Veterans deserve a health care system that is centered on them, not corporate profits. It’s time for Congress to take a hard look at the MISSION Act’s consequences, with an eye toward reining in abuses and restoring the VA’s core funding and capabilities. Veterans did not sign up to become another line item on UnitedHealth’s balance sheet. They deserve better than a system in which the government hands over billions without meaningful oversight or accountability.
As taxpayers and citizens, we must insist that our government protects veterans and honors their service by safeguarding the very system meant to care for them. Congress should take steps to stop these harms to the VA, starting with ensuring that Big Insurance companies do not receive full MA annual payments for their veteran enrollees who get their care at the VA. It’s time to end the privatization experiment in VA health care and return to the vision of a well-funded, publicly accountable system that values health over profits.
This double dipping is outrageous and must stop.
I see this as a huge disaster for the country and our Veterans.

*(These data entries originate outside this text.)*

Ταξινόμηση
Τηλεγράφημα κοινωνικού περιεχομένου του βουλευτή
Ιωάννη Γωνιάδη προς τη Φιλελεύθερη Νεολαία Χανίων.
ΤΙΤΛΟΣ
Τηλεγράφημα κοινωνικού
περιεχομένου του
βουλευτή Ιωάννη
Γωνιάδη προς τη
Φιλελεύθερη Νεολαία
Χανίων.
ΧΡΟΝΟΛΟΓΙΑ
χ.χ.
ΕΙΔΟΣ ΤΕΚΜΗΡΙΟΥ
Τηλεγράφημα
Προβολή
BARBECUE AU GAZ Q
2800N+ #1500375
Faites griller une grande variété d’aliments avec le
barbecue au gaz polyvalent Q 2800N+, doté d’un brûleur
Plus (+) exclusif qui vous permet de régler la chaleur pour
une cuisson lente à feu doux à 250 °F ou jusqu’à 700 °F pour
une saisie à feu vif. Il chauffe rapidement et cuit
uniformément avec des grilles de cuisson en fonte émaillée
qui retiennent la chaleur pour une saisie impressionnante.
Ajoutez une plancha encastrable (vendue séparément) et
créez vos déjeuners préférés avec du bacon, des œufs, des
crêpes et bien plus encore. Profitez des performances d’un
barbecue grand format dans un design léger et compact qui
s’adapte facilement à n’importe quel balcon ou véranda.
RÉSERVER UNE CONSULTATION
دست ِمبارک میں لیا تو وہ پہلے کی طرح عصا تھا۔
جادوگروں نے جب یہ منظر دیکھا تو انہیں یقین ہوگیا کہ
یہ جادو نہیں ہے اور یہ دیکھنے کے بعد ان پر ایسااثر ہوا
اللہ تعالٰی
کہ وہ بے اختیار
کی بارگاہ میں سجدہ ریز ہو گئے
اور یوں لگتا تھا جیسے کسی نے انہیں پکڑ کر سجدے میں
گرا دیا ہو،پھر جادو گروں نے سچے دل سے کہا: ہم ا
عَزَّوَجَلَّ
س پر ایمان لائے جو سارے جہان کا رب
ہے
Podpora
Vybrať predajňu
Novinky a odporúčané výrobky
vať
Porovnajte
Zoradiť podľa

It is asinine to think that all Government services will do better under privatized ownership. Corporate correctional facilities have been a disaster in terms of management of prisoner's basic civil rights and lack of health care. And yet, we can expect more contracts going to these facilities who have done a lousy job with undocumented foreigners, particularly illegal migrants and those migrants who are seeking asylum due to political problems and safety problems in their home countries. The insular Ultra-Nationalism is turning to policies that are somewhat similar to Nazi Germany, and that is an intrinsic threat to our Nation's democratic values and the Rule of Law. It is bad enough that our Members of Congress still push privatizing the post office and health care when we citizens are finding that services promised become null and void as for-profit businesses want to pay exorbitant and obscene compensation to the top managerial class as they exploit their own staff and hourly workers. It is disgraceful and un-American!